• STORED DATA:
####
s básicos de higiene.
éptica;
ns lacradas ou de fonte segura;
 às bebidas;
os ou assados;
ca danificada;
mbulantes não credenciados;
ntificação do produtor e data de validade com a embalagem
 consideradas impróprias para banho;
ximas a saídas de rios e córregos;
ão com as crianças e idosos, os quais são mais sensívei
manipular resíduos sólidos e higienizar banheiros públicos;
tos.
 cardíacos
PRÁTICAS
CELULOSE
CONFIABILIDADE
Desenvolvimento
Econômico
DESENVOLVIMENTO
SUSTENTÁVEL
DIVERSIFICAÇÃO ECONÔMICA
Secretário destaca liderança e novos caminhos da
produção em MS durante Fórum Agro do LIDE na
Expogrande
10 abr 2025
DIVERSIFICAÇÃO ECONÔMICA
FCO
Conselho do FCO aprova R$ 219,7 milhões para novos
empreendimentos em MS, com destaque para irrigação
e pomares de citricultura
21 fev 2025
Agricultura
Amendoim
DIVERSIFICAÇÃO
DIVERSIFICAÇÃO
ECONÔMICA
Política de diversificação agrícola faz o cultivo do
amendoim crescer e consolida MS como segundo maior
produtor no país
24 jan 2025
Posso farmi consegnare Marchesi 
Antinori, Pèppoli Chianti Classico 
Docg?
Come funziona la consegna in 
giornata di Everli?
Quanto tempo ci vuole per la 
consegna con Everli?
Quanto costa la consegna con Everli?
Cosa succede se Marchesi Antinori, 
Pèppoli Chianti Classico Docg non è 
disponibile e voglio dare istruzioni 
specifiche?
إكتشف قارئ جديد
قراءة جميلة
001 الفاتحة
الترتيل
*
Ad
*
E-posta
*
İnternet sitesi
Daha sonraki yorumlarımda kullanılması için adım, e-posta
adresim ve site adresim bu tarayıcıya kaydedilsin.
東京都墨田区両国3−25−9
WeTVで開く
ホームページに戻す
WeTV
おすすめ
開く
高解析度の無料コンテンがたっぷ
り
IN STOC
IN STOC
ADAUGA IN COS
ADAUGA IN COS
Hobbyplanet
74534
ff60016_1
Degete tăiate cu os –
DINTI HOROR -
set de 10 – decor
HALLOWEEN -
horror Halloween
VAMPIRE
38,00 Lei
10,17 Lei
####
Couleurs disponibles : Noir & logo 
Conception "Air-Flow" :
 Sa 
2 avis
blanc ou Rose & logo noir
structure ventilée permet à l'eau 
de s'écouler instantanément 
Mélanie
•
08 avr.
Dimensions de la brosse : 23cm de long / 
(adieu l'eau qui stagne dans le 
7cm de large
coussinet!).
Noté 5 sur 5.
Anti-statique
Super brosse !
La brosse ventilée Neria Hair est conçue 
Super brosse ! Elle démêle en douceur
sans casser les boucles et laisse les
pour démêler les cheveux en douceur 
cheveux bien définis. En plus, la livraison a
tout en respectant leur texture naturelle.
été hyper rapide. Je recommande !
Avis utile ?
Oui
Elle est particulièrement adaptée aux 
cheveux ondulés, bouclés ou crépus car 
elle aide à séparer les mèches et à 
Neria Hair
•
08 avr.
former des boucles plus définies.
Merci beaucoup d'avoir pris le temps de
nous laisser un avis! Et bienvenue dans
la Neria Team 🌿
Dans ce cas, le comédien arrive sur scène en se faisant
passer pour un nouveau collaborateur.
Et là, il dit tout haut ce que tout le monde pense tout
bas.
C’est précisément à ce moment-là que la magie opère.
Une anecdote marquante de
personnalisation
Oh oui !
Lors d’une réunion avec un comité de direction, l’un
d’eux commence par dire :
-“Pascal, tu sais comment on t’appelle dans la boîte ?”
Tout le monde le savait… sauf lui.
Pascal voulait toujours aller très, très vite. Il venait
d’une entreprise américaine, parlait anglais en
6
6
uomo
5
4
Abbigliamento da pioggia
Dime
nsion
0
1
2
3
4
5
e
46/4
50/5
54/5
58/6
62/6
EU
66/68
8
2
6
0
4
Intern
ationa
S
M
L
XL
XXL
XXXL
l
####
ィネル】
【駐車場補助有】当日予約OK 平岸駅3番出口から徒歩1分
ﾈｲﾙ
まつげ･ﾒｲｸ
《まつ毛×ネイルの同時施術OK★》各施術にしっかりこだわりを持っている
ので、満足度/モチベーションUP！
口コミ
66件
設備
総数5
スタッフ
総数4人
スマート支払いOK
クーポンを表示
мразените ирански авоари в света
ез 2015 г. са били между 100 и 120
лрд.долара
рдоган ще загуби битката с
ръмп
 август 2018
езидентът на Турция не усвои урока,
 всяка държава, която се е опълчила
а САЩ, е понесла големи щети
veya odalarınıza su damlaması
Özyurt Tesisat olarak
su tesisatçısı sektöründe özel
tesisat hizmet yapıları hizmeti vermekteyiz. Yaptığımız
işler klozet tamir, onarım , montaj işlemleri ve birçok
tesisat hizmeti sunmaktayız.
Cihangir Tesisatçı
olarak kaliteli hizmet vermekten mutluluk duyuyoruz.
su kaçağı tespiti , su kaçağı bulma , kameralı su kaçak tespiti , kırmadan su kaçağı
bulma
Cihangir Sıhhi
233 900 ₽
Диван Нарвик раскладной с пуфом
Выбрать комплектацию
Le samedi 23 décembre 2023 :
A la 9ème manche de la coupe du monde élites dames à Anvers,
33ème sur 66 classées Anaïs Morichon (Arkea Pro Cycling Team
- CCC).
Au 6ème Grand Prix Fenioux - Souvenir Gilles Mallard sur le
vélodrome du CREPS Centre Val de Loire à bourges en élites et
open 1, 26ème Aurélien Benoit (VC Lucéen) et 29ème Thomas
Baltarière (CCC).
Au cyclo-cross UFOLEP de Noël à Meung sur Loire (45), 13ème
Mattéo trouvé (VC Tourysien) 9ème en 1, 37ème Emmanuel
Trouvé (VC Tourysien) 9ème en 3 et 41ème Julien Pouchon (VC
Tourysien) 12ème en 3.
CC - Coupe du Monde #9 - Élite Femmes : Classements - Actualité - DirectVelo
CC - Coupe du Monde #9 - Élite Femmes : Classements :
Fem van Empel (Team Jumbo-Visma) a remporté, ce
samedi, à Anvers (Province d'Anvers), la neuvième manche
####
• WHAT TO DO: Write down again, exactly as given, only the lines above that fall from the line with "SUSTENTÁVEL" to the line with "specifiche?", inclusive.

• SOLUTION TO THE PROBLEM:
SUSTENTÁVEL
DIVERSIFICAÇÃO ECONÔMICA
Secretário destaca liderança e novos caminhos da
produção em MS durante Fórum Agro do LIDE na
Expogrande
10 abr 2025
DIVERSIFICAÇÃO ECONÔMICA
FCO
Conselho do FCO aprova R$ 219,7 milhões para novos
empreendimentos em MS, com destaque para irrigação
e pomares de citricultura
21 fev 2025
Agricultura
Amendoim
DIVERSIFICAÇÃO
DIVERSIFICAÇÃO
ECONÔMICA
Política de diversificação agrícola faz o cultivo do
amendoim crescer e consolida MS como segundo maior
produtor no país
24 jan 2025
Posso farmi consegnare Marchesi 
Antinori, Pèppoli Chianti Classico 
Docg?
Come funziona la consegna in 
giornata di Everli?
Quanto tempo ci vuole per la 
consegna con Everli?
Quanto costa la consegna con Everli?
Cosa succede se Marchesi Antinori, 
Pèppoli Chianti Classico Docg non è 
disponibile e voglio dare istruzioni 
specifiche?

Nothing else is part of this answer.